[Aug 07]—“How Much More. . .”

Romans 5:9-11

            It’s really important to pay close attention to “connecting words,” since they really help us understand what a biblical author is trying to say. Like I mentioned before, one of the most significant words in the English language is the little three-letter “but”: We were lost, spiritually dead, under God’s just wrath, etc., but . . .
            Here’s another small package with a lot of meaning hiding inside of it: “How much more. . .”
            Let’s review from yesterday. We were not just good people who need a tweaking or a better set of instructions. Our sin made us mortal enemies of God, and as I mentioned before, in any war between God and, well, anyone, the outcome’s not in doubt.
            So Christ died for us, his enemies.
            This is where it’s important to pay attention, since the payoff for doing so is incredible comfort. Paul is arguing from lesser to greater. We were his sworn enemies, John Hinkley Jr’s to him, and Christ died for us. The two parties were reconciled. The peace treaty, signed in Jesus’ blood, was signed and sealed and put into effect.
            Paul’s point is that since then, things have only gotten better: “For if, while we were God’s enemies, we were reconciled to him through the death of his Son, how much more, having been reconciled, shall we be saved through his life!”  

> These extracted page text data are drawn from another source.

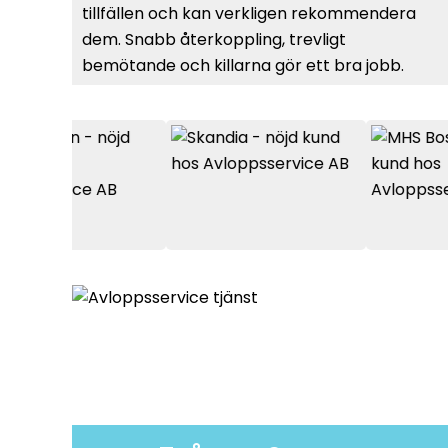
tillfällen och kan verkligen rekommendera
dem. Snabb återkoppling, trevligt
bemötande och killarna gör ett bra jobb.
Dessutom är de bra priser på de jobb som
utförs. Bara positivt från min sida.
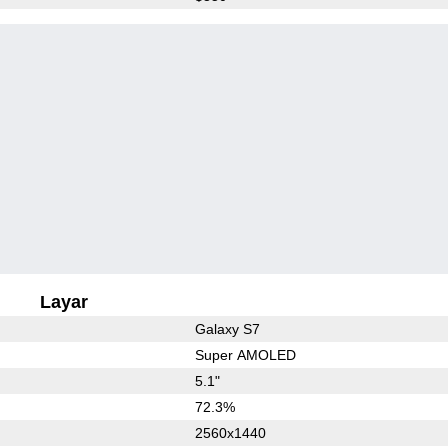
Layar
Galaxy S7
Super AMOLED
5.1"
72.3%
2560x1440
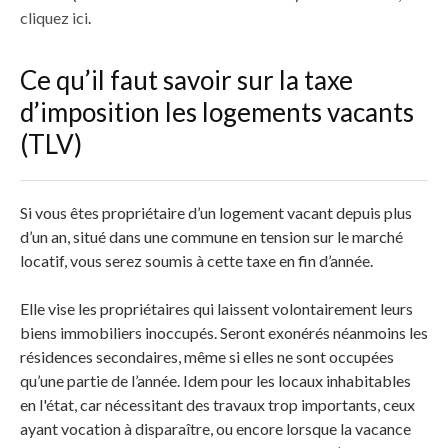
cliquez ici
.
Ce qu’il faut savoir sur la taxe
d’imposition les logements vacants
(TLV)
Si vous êtes propriétaire d’un logement vacant depuis plus
d’un an, situé dans une commune en tension sur le marché
locatif, vous serez soumis à cette taxe en fin d’année.
Elle vise les propriétaires qui laissent volontairement leurs
biens immobiliers inoccupés. Seront exonérés néanmoins les
résidences secondaires, même si elles ne sont occupées
qu’une partie de l’année. Idem pour les locaux inhabitables
en l'état, car nécessitant des travaux trop importants, ceux
ayant vocation à disparaître, ou encore lorsque la vacance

            Christ didn’t stay dead. Three days in that tomb was enough, thank you. He walked out of that grave, and. . .this is really important. . .ascended into Heaven to a hero’s welcome and to sit at the Father’s right hand. And what’s he doing there? Still bleeding for our sins? NO! That’s past him forever. But one of the things he is doing up there is pleading our case before the Father. Hopefully as we mature in Christ we’re going to sin less and less, “But if anybody does sin, we have an advocate with the Father—Jesus Christ, the Righteous One.”

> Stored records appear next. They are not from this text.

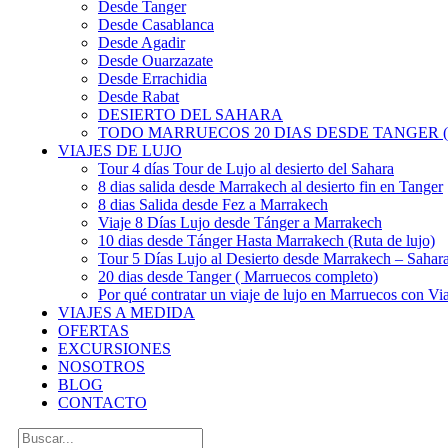
Desde Tanger
Desde Casablanca
Desde Agadir
Desde Ouarzazate
Desde Errachidia
Desde Rabat
DESIERTO DEL SAHARA
TODO MARRUECOS 20 DIAS DESDE TANGER (
VIAJES DE LUJO
Tour 4 días Tour de Lujo al desierto del Sahara
8 dias salida desde Marrakech al desierto fin en Tanger
8 dias Salida desde Fez a Marrakech
Viaje 8 Días Lujo desde Tánger a Marrakech
10 dias desde Tánger Hasta Marrakech (Ruta de lujo)
Tour 5 Días Lujo al Desierto desde Marrakech – Saha
20 dias desde Tanger ( Marruecos completo)
Por qué contratar un viaje de lujo en Marruecos con Via
VIAJES A MEDIDA
OFERTAS
EXCURSIONES
NOSOTROS
BLOG
CONTACTO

            This is why it’s so important that Jesus not only died (which paid for our sin and which justified) but that he rose. Paul mentioned in the last verse of chapter 4 that he “was delivered over to death for our sins and was raised to life for our justification.” What does that mean? Once again quoting MacArthur, it means that “The resurrection provided proof that God had accepted the sacrifice of His Son and would be able to be just and yet justify the ungodly.” In other words, the Resurrection placed God’s “stamp of approval” on Jesus’ sacrifice, certifying before all creation that all of our sins were completely paid for, that his wrath was satisfied.
            You see, because of the Resurrection and Ascension, we know that now we’re more than just “not enemies.” We’ve moved waaaaaay past that stage. We’re now his children, his heirs, co-heirs with Christ. Through Christ the Father has blessed us with every spiritual blessing.

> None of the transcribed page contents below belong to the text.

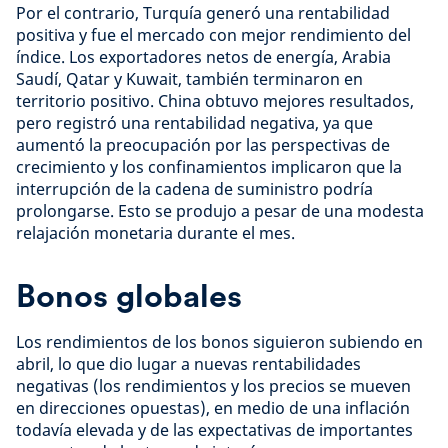
Por el contrario, Turquía generó una rentabilidad
positiva y fue el mercado con mejor rendimiento del
índice. Los exportadores netos de energía, Arabia
Saudí, Qatar y Kuwait, también terminaron en
territorio positivo. China obtuvo mejores resultados,
pero registró una rentabilidad negativa, ya que
aumentó la preocupación por las perspectivas de
crecimiento y los confinamientos implicaron que la
interrupción de la cadena de suministro podría
prolongarse. Esto se produjo a pesar de una modesta
relajación monetaria durante el mes.
Bonos globales
Los rendimientos de los bonos siguieron subiendo en
abril, lo que dio lugar a nuevas rentabilidades
negativas (los rendimientos y los precios se mueven
en direcciones opuestas), en medio de una inflación
todavía elevada y de las expectativas de importantes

            That’s why Paul says what he says in the last verse in today’s passage: “Not only is this so, but we also boast in God through our Lord Jesus Christ, through whom we have now received reconciliation.” Of course, this isn’t “boasting” in the normal sense of the word, as if we did anything to merit this; that’s why the NET Bible translates it as “rejoice,” and the NASB renders it as “exult.”
            This is about as far past “not enemy” as you can possibly get. He’s our loving Father now. If he strikes us, it’s because it’s what we need, not because for the sake of punishment, at least in the sense of giving us what we deserve.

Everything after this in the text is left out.